> Provided entries:
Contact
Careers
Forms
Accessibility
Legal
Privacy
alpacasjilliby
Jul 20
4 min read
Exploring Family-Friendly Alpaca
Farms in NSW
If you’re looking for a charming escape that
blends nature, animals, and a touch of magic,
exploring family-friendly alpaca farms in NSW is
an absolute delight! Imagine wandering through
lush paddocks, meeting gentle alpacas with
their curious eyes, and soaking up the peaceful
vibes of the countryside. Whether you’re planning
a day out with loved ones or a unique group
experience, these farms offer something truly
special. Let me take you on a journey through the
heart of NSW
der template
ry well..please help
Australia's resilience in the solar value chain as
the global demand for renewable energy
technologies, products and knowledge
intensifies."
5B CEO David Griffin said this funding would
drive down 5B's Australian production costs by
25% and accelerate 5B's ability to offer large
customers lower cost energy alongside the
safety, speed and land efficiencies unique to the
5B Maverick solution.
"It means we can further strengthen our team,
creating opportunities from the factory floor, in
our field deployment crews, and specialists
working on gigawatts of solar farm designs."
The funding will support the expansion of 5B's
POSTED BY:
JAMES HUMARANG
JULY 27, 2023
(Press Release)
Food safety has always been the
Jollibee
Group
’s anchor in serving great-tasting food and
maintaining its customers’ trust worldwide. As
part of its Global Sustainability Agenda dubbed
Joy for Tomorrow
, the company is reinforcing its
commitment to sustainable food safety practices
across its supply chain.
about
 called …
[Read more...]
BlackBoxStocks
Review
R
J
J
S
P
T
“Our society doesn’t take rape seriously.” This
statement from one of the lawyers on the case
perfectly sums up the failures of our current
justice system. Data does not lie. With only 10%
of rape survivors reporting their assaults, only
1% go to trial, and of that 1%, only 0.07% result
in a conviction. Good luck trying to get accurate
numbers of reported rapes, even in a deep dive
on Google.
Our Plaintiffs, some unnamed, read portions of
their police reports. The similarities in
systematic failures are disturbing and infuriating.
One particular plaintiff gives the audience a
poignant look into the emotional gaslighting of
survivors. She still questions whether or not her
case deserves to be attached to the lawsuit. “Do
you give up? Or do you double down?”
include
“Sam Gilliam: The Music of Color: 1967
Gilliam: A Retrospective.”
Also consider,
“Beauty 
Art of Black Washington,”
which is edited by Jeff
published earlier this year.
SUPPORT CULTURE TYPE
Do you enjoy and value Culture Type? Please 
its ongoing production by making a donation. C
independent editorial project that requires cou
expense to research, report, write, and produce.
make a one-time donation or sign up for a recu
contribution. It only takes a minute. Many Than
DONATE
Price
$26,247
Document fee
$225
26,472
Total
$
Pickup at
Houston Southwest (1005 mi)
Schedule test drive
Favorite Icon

> What you have to do: Scan the material above for lines holding the string "safety" and copy those lines.

> Result:
safety, speed and land efficiencies unique to the
Food safety has always been the
commitment to sustainable food safety practices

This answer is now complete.